▶ EXERCISE DIRECTIONS: The records that follow are to be transcribed in full, leaving out each picture.
Start of SOURCE INFORMATION
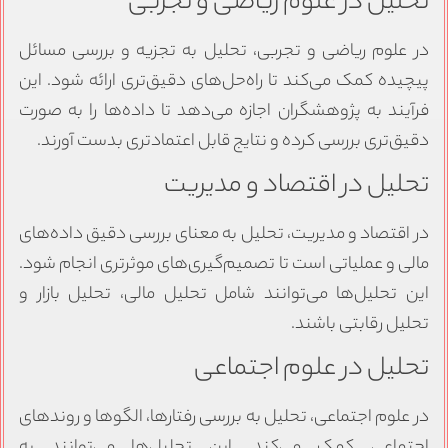
تحلیل در علوم ریاضی و تجربی
در علوم ریاضی و تجربی، تحلیل به تجزیه و بررسی مسائل
پیچیده کمک می‌کند تا راه‌حل‌های دقیق‌تری ارائه شود. این
فرآیند به پژوهشگران اجازه می‌دهد تا داده‌ها را به صورت
دقیق‌تری بررسی کرده و نتایج قابل اعتمادتری بدست آورند.
تحلیل در اقتصاد و مدیریت
در اقتصاد و مدیریت، تحلیل به معنای بررسی دقیق داده‌های
مالی و عملیاتی است تا تصمیم‌گیری‌های موثرتری انجام شود.
این تحلیل‌ها می‌توانند شامل تحلیل مالی، تحلیل بازار و
تحلیل رقابتی باشند.
تحلیل در علوم اجتماعی
در علوم اجتماعی، تحلیل به بررسی رفتارها، الگوها و روندهای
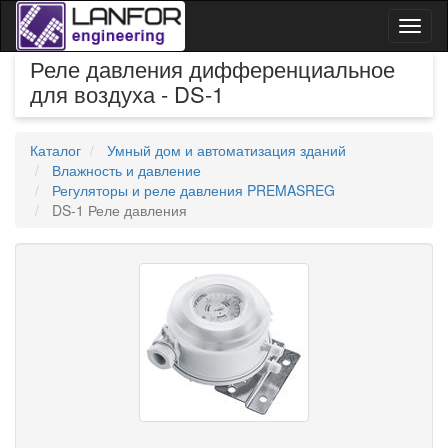
Toggl
naviga
Реле давления дифференциальное
для воздуха - DS-1
Каталог
Умный дом и автоматизация зданий
Влажность и давление
Регуляторы и реле давления PREMASREG
DS-1 Реле давления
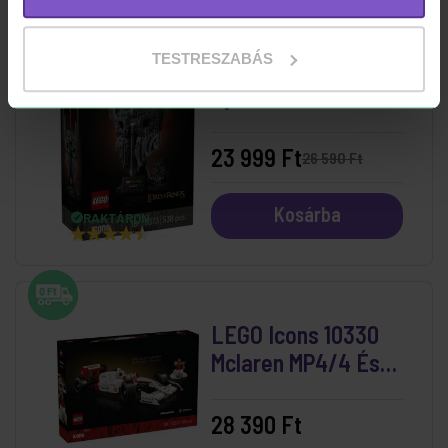
-10%
TESTRESZABÁS
LEGO Icons 11373 A
Gyűrűk Ura: Sauron
Sisakja
23 999 Ft
26 590 Ft
Kosárba
RAKTÁRON
LEGO Icons 10330
Mclaren MP4/4 És
Ayrton Senna
28 390 Ft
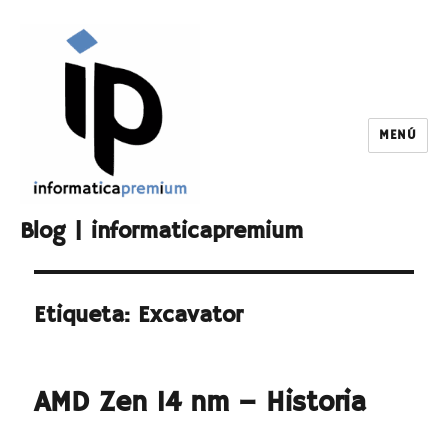
MENÚ
Blog | informaticapremium
Etiqueta:
Excavator
AMD Zen 14 nm – Historia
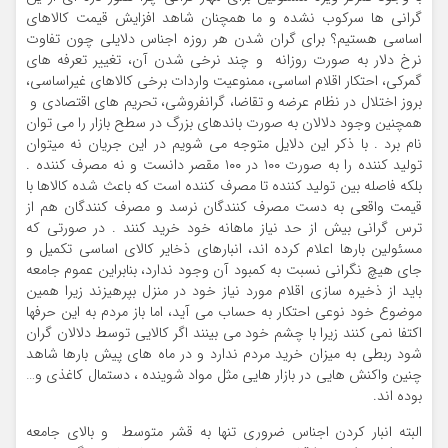
گرانی ها سرکوب نشده و ما همچنان شاهد افزایش قیمت کالاهای
اساسی هستیم؟ برای گران شدن هر روزه اجناس دلایلی چون تفاوت
نرخ دلار به صورت روزانه و چند نرخی شدن آن، تغییر تعرفه های
گمرکی، احتکار اقلام اساسی، ممنوعیت واردات برخی کالاهای غیراساسی،
بروز اختلال در نظام عرضه و تقاضا، گرانفروشی، تحریم های اقتصادی و
همچنین وجود دلالان به صورت باندهای بزرگ در سطح بازار را می توان
نام برد . با ذکر این دلایل متوجه می شویم در این جریان نه میتوان
تولید کننده را به صورت ۱۰۰ در ۱۰۰ مقصر دانست و نه مصرف کننده .
بلکه فاصله بین تولید کننده تا مصرف کننده است که باعث شده کالاها با
قیمت واقعی به دست مصرف کنندگان نرسد و مصرف کنندگان هم از
ترس گرانی بیش از حد نیاز ماهانه خود خرید کنند . در صورتی که
مسئولین بارها اعلام کرده اند، انبارهای ذخایر کالای اساسی تکمیل و
جای هیچ نگرانی نسبت به کمبود آن وجود ندارد، بنابراین عموم جامعه
باید از ذخیره سازی اقلام مورد نیاز خود در منزل بپرهیزند زیرا همین
موضوع خود نوعی احتکار به حساب می آید، اما باز مردم به این حرفها
اکتفا نمی کنند زیرا با چشم خود می بینند اگر کالایی توسط دلالان گران
شود ربطی به میزان خرید مردم ندارد و در ماه های پیش بارها شاهد
چنین واکنش هایی در بازار هایی مثل مواد شوینده ، دستمال کاغذی و…
بوده اند.
البته انبار کردن اجناس ضروری تنها به قشر متوسط و بالای جامعه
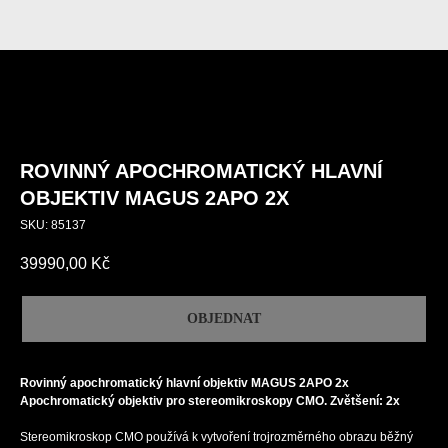
ROVINNÝ APOCHROMATICKÝ HLAVNÍ
OBJEKTIV MAGUS 2APO 2X
SKU:
85137
39990,00
Kč
OBJEDNAT
Rovinný apochromatický hlavní objektiv MAGUS 2APO 2x
Apochromatický objektiv pro stereomikroskopy CMO. Zvětšení: 2x
Stereomikroskop CMO používá k vytvoření trojrozměrného obrazu běžný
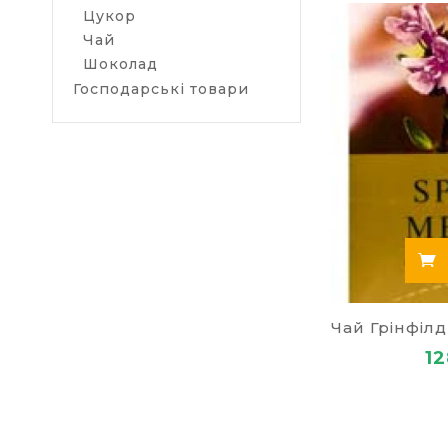
Цукор
Вироби з
Чай
Товари дл
Шоколад
Товари дл
Господарські товари
Офісна те
Господарс
12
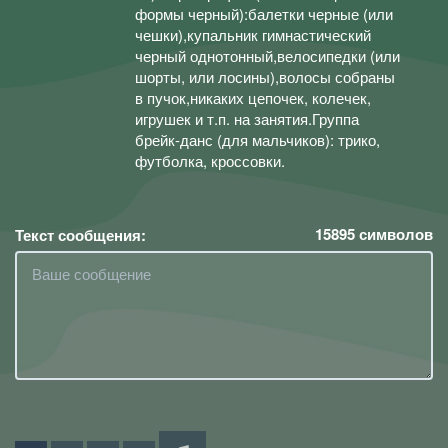
формы черный):балетки черные (или
чешки),купальник гимнастический
черный однотонный,велосипедки (или
шорты, или лосины),волосы собраны
в пучок,никаких цепочек, колечек,
игрушек и т.п. на занятия.Группа
брейк-данс (для мальчиков): трико,
футболка, кроссовки.
15895
символов
Текст сообщения:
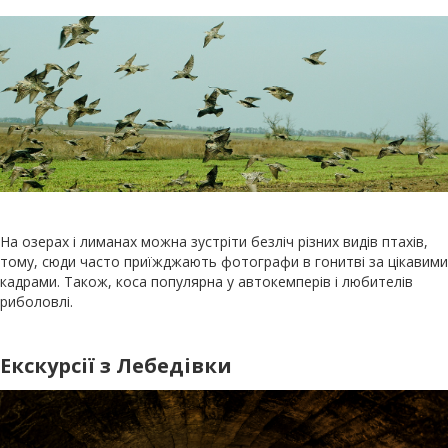
На озерах і лиманах можна зустріти безліч різних видів птахів,
тому, сюди часто приїжджають фотографи в гонитві за цікавими
кадрами. Також, коса популярна у автокемперів і любителів
риболовлі.
Екскурсії з Лебедівки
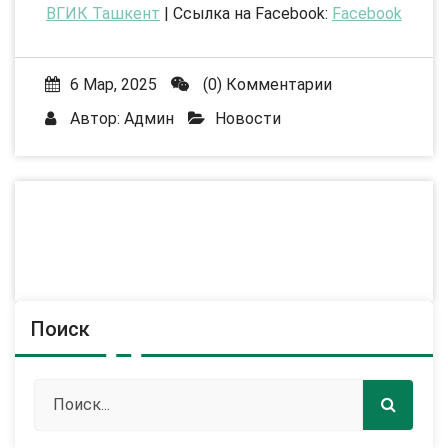
ВГИК Ташкент
| Ссылка на Facebook:
Facebook
6 Мар, 2025
(0) Комментарии
Автор:
Админ
Новости
Поиск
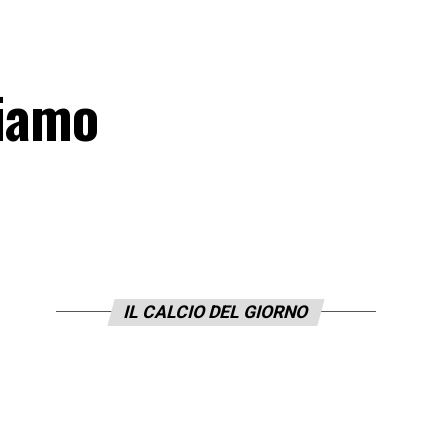
ciamo
IL CALCIO DEL GIORNO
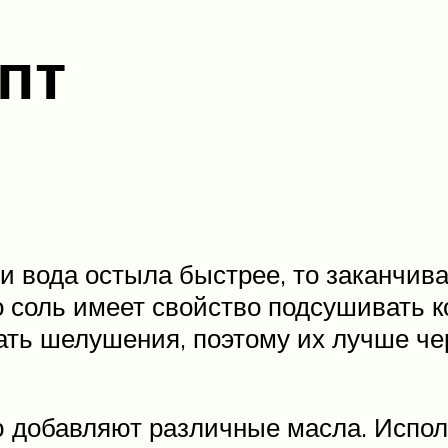
пт
и вода остыла быстрее, то заканчив
о соль имеет свойство подсушивать к
вать шелушения, поэтому их лучше ч
ью добавляют различные масла. Испол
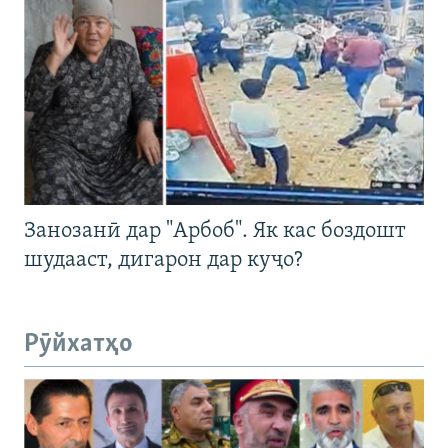
Занозанӣ дар "Арбоб". Як кас боздошт
шудааст, дигарон дар куҷо?
Рӯйхатҳо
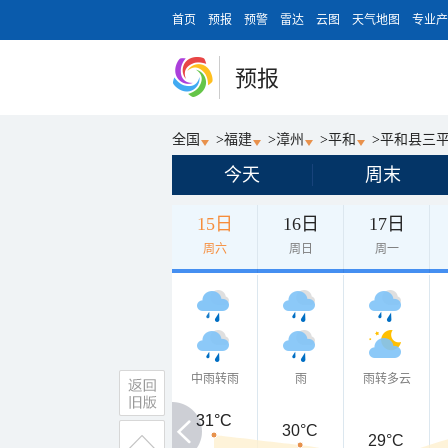
首页
预报
预警
雷达
云图
天气地图
专业产
预报
全国
>
福建
>
漳州
>
平和
>
平和县三
今天
周末
15日
16日
17日
周六
周日
周一
中雨转雨
雨
雨转多云
31°C
31°C
30°C
29°C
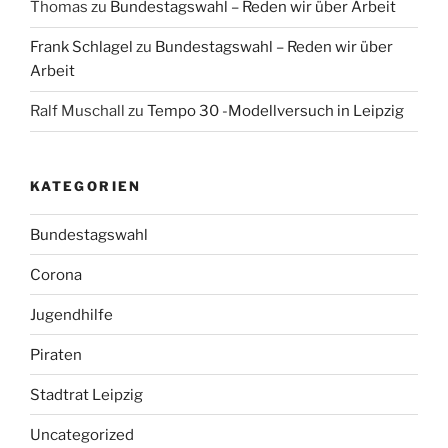
Thomas
zu
Bundestagswahl – Reden wir über Arbeit
Frank Schlagel
zu
Bundestagswahl – Reden wir über
Arbeit
Ralf Muschall
zu
Tempo 30 -Modellversuch in Leipzig
KATEGORIEN
Bundestagswahl
Corona
Jugendhilfe
Piraten
Stadtrat Leipzig
Uncategorized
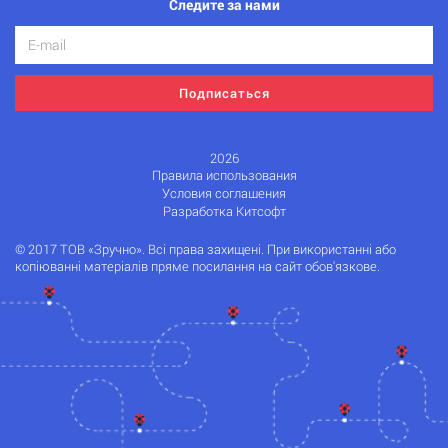
Следите за нами
Подписаться
2026
Правила использования
Условия соглашения
Разработка Китсофт
© 2017 ТОВ «Зручно». Всі права захищені. При використанні або
копіюванні матеріалів пряме посилання на сайт обов'язкове.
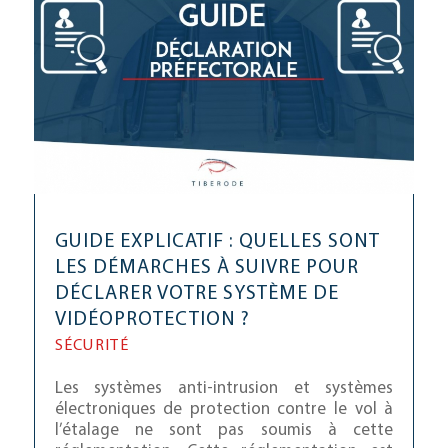
GUIDE EXPLICATIF : QUELLES SONT
LES DÉMARCHES À SUIVRE POUR
DÉCLARER VOTRE SYSTÈME DE
VIDÉOPROTECTION ?
SÉCURITÉ
Les systèmes anti-intrusion et systèmes
électroniques de protection contre le vol à
l’étalage ne sont pas soumis à cette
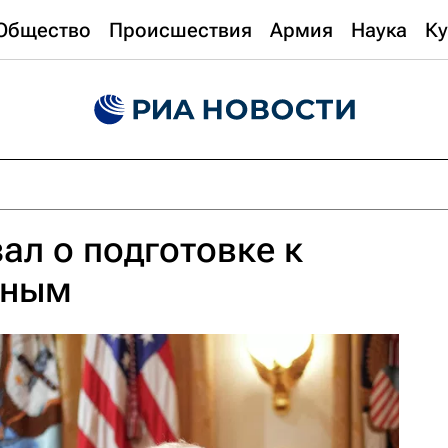
Общество
Происшествия
Армия
Наука
Ку
ал о подготовке к
иным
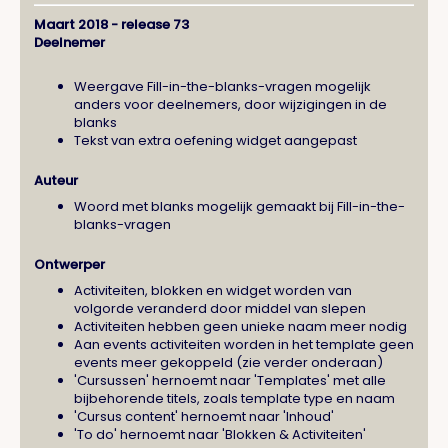
Maart 2018 - release 73
Deelnemer
Weergave Fill-in-the-blanks-vragen mogelijk
anders voor deelnemers, door wijzigingen in de
blanks
Tekst van extra oefening widget aangepast
Auteur
Woord met blanks mogelijk gemaakt bij Fill-in-the-
blanks-vragen
Ontwerper
Activiteiten, blokken en widget worden van
volgorde veranderd door middel van slepen
Activiteiten hebben geen unieke naam meer nodig
Aan events activiteiten worden in het template geen
events meer gekoppeld (zie verder onderaan)
'Cursussen' hernoemt naar 'Templates' met alle
bijbehorende titels, zoals template type en naam
'Cursus content' hernoemt naar 'Inhoud'
'To do' hernoemt naar 'Blokken & Activiteiten'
End of SOURCE INFORMATION
▶ ANSWER BOX:
تحلیل در علوم ریاضی و تجربی
در علوم ریاضی و تجربی، تحلیل به تجزیه و بررسی مسائل
پیچیده کمک می‌کند تا راه‌حل‌های دقیق‌تری ارائه شود. این
فرآیند به پژوهشگران اجازه می‌دهد تا داده‌ها را به صورت
دقیق‌تری بررسی کرده و نتایج قابل اعتمادتری بدست آورند.
تحلیل در اقتصاد و مدیریت
در اقتصاد و مدیریت، تحلیل به معنای بررسی دقیق داده‌های
مالی و عملیاتی است تا تصمیم‌گیری‌های موثرتری انجام شود.
این تحلیل‌ها می‌توانند شامل تحلیل مالی، تحلیل بازار و
تحلیل رقابتی باشند.
تحلیل در علوم اجتماعی
در علوم اجتماعی، تحلیل به بررسی رفتارها، الگوها و روندهای
Toggl
naviga
Реле давления дифференциальное
для воздуха - DS-1
Каталог
Умный дом и автоматизация зданий
Влажность и давление
Регуляторы и реле давления PREMASREG
DS-1 Реле давления
-10%
TESTRESZABÁS
LEGO Icons 11373 A
Gyűrűk Ura: Sauron
Sisakja
23 999 Ft
26 590 Ft
Kosárba
RAKTÁRON
LEGO Icons 10330
Mclaren MP4/4 És
Ayrton Senna
28 390 Ft
MENÚ
Blog | informaticapremium
Etiqueta:
Excavator
AMD Zen 14 nm – Historia
گرانی ها سرکوب نشده و ما همچنان شاهد افزایش قیمت کالاهای
اساسی هستیم؟ برای گران شدن هر روزه اجناس دلایلی چون تفاوت
نرخ دلار به صورت روزانه و چند نرخی شدن آن، تغییر تعرفه های
گمرکی، احتکار اقلام اساسی، ممنوعیت واردات برخی کالاهای غیراساسی،
بروز اختلال در نظام عرضه و تقاضا، گرانفروشی، تحریم های اقتصادی و
همچنین وجود دلالان به صورت باندهای بزرگ در سطح بازار را می توان
نام برد . با ذکر این دلایل متوجه می شویم در این جریان نه میتوان
تولید کننده را به صورت ۱۰۰ در ۱۰۰ مقصر دانست و نه مصرف کننده .
بلکه فاصله بین تولید کننده تا مصرف کننده است که باعث شده کالاها با
قیمت واقعی به دست مصرف کنندگان نرسد و مصرف کنندگان هم از
ترس گرانی بیش از حد نیاز ماهانه خود خرید کنند . در صورتی که
مسئولین بارها اعلام کرده اند، انبارهای ذخایر کالای اساسی تکمیل و
جای هیچ نگرانی نسبت به کمبود آن وجود ندارد، بنابراین عموم جامعه
باید از ذخیره سازی اقلام مورد نیاز خود در منزل بپرهیزند زیرا همین
موضوع خود نوعی احتکار به حساب می آید، اما باز مردم به این حرفها
اکتفا نمی کنند زیرا با چشم خود می بینند اگر کالایی توسط دلالان گران
شود ربطی به میزان خرید مردم ندارد و در ماه های پیش بارها شاهد
چنین واکنش هایی در بازار هایی مثل مواد شوینده ، دستمال کاغذی و…
بوده اند.
البته انبار کردن اجناس ضروری تنها به قشر متوسط و بالای جامعه
ROVINNÝ APOCHROMATICKÝ HLAVNÍ
OBJEKTIV MAGUS 2APO 2X
SKU:
85137
39990,00
Kč
OBJEDNAT
Rovinný apochromatický hlavní objektiv MAGUS 2APO 2x
Apochromatický objektiv pro stereomikroskopy CMO. Zvětšení: 2x
Stereomikroskop CMO používá k vytvoření trojrozměrného obrazu běžný
Цукор
Вироби з
Чай
Товари дл
Шоколад
Товари дл
Господарські товари
Офісна те
Господарс
12
формы черный):балетки черные (или
чешки),купальник гимнастический
черный однотонный,велосипедки (или
шорты, или лосины),волосы собраны
в пучок,никаких цепочек, колечек,
игрушек и т.п. на занятия.Группа
брейк-данс (для мальчиков): трико,
футболка, кроссовки.
15895
символов
Текст сообщения:
На озерах і лиманах можна зустріти безліч різних видів птахів,
тому, сюди часто приїжджають фотографи в гонитві за цікавими
кадрами. Також, коса популярна у автокемперів і любителів
риболовлі.
Екскурсії з Лебедівки
ВГИК Ташкент
| Ссылка на Facebook:
Facebook
6 Мар, 2025
(0) Комментарии
Автор:
Админ
Новости
Поиск
ciamo
IL CALCIO DEL GIORNO
пт
и вода остыла быстрее, то заканчив
о соль имеет свойство подсушивать к
вать шелушения, поэтому их лучше ч
ью добавляют различные масла. Испол
Занозанӣ дар "Арбоб". Як кас боздошт
шудааст, дигарон дар куҷо?
Рӯйхатҳо
首页
预报
预警
雷达
云图
天气地图
专业产
预报
全国
>
福建
>
漳州
>
平和
>
平和县三
今天
周末
15日
16日
17日
周六
周日
周一
中雨转雨
雨
雨转多云
31°C
31°C
30°C
29°C
Thomas
zu
Bundestagswahl – Reden wir über Arbeit
Frank Schlagel
zu
Bundestagswahl – Reden wir über
Arbeit
Ralf Muschall
zu
Tempo 30 -Modellversuch in Leipzig
KATEGORIEN
Bundestagswahl
Corona
Jugendhilfe
Piraten
Stadtrat Leipzig
Uncategorized
Следите за нами
Подписаться
2026
Правила использования
Условия соглашения
Разработка Китсофт
© 2017 ТОВ «Зручно». Всі права захищені. При використанні або
копіюванні матеріалів пряме посилання на сайт обов'язкове.
GUIDE EXPLICATIF : QUELLES SONT
LES DÉMARCHES À SUIVRE POUR
DÉCLARER VOTRE SYSTÈME DE
VIDÉOPROTECTION ?
SÉCURITÉ
Les systèmes anti-intrusion et systèmes
électroniques de protection contre le vol à
l’étalage ne sont pas soumis à cette
Общество
Происшествия
Армия
Наука
Ку
ал о подготовке к
иным
Maart 2018 - release 73
Deelnemer
Weergave Fill-in-the-blanks-vragen mogelijk
anders voor deelnemers, door wijzigingen in de
blanks
Tekst van extra oefening widget aangepast
Auteur
Woord met blanks mogelijk gemaakt bij Fill-in-the-
blanks-vragen
Ontwerper
Activiteiten, blokken en widget worden van
volgorde veranderd door middel van slepen
Activiteiten hebben geen unieke naam meer nodig
Aan events activiteiten worden in het template geen
events meer gekoppeld (zie verder onderaan)
'Cursussen' hernoemt naar 'Templates' met alle
bijbehorende titels, zoals template type en naam
'Cursus content' hernoemt naar 'Inhoud'
'To do' hernoemt naar 'Blokken & Activiteiten'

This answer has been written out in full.